▶ Your assignment
Starting at the line that holds "und hat einen schönen Schein." and stopping at the line that holds "Alcool : 43% Vol", restate the records below word for word, with both of those lines included.

▶ Source material

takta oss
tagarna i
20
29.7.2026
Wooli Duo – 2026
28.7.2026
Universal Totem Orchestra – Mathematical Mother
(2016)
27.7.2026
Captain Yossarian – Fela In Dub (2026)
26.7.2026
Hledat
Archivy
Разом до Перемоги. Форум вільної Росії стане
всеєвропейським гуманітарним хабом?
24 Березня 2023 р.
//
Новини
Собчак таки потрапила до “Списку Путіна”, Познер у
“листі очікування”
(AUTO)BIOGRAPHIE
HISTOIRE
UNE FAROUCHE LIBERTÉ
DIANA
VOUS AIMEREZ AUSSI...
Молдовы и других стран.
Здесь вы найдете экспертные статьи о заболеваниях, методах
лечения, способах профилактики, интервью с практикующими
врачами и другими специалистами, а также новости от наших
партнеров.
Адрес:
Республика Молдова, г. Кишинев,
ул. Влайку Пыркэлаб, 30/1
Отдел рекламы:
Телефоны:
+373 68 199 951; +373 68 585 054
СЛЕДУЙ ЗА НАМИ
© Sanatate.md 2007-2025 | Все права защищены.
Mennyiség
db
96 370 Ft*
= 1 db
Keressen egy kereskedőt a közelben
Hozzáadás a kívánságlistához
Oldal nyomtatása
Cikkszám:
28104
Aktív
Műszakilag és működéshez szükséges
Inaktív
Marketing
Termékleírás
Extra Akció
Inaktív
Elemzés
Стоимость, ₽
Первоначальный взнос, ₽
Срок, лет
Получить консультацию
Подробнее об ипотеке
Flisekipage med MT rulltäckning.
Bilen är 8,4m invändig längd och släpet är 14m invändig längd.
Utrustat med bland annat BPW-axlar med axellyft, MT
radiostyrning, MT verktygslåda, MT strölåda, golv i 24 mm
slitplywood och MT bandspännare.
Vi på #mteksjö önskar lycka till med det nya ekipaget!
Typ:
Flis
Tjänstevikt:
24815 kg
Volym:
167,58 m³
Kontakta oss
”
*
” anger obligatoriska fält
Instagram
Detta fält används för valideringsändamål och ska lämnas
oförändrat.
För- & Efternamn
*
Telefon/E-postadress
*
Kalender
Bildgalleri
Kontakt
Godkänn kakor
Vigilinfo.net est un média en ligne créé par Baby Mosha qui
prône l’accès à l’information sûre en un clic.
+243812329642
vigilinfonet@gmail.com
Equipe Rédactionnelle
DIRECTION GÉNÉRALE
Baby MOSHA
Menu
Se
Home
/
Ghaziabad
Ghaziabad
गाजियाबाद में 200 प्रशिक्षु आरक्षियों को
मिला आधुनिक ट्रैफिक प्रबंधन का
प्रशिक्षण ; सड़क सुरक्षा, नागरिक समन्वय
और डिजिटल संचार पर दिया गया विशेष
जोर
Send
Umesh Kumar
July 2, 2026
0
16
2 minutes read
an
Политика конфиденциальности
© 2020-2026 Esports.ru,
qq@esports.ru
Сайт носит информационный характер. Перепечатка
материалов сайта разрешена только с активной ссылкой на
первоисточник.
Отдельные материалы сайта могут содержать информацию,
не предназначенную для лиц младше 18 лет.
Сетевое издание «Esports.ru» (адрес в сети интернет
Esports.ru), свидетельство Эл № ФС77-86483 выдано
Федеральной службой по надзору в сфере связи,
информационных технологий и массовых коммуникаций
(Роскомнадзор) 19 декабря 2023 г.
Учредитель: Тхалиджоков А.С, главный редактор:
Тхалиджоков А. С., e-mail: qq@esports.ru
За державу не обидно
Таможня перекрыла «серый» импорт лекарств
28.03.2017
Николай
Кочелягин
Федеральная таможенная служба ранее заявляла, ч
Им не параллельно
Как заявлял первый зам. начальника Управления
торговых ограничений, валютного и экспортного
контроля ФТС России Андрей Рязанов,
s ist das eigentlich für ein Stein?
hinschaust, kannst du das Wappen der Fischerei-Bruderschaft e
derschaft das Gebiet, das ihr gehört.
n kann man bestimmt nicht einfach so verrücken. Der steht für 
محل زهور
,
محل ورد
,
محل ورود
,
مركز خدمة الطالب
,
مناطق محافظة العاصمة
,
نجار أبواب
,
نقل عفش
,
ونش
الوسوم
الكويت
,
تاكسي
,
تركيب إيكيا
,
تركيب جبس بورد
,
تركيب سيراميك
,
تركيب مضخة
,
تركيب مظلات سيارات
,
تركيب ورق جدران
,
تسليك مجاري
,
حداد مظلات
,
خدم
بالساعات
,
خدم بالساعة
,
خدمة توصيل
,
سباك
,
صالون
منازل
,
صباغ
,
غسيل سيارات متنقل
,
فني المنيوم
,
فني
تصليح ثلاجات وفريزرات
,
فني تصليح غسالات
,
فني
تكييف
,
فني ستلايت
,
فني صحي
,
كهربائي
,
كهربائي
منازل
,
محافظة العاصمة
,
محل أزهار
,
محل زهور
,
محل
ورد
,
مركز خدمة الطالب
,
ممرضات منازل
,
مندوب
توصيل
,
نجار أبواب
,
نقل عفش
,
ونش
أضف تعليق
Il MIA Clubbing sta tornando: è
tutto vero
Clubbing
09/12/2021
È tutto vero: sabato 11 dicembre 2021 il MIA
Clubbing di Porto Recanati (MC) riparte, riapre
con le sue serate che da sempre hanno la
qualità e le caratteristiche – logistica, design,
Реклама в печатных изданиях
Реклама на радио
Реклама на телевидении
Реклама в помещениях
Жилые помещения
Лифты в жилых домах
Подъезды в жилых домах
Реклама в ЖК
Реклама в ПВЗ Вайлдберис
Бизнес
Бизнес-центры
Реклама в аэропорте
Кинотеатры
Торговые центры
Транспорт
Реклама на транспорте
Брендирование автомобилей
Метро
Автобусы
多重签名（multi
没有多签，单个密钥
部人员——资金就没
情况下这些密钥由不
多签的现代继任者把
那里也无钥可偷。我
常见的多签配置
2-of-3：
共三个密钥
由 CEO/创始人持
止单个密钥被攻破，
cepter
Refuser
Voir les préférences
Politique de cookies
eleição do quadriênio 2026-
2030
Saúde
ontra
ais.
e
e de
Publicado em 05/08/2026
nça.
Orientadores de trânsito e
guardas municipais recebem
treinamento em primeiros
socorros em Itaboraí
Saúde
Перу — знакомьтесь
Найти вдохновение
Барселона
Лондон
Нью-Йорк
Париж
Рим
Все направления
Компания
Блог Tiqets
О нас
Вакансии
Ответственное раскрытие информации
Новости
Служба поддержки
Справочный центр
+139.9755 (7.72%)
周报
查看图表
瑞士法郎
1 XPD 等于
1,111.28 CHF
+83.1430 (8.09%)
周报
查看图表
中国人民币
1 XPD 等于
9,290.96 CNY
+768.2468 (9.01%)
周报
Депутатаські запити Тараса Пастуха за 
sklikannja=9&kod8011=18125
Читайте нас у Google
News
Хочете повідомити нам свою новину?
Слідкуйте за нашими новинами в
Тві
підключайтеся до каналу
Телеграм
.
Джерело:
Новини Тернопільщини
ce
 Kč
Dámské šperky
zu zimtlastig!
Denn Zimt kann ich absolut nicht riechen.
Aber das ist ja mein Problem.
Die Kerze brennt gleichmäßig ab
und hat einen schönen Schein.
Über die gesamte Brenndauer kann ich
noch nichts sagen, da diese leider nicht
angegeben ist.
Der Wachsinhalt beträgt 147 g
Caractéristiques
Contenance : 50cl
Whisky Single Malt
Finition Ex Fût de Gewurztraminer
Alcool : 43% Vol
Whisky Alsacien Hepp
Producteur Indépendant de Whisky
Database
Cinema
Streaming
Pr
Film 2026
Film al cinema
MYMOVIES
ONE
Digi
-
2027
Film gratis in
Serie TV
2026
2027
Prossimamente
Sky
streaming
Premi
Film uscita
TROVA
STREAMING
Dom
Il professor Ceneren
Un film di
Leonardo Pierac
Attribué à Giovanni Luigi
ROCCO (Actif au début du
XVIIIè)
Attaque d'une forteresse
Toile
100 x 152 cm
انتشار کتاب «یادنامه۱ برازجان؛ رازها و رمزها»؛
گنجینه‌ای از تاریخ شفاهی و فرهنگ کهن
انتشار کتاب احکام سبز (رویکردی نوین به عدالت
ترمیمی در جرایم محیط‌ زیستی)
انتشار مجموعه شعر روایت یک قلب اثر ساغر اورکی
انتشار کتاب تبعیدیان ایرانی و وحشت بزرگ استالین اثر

▶ Solution to this problem
und hat einen schönen Schein.
Über die gesamte Brenndauer kann ich
noch nichts sagen, da diese leider nicht
angegeben ist.
Der Wachsinhalt beträgt 147 g
Caractéristiques
Contenance : 50cl
Whisky Single Malt
Finition Ex Fût de Gewurztraminer
Alcool : 43% Vol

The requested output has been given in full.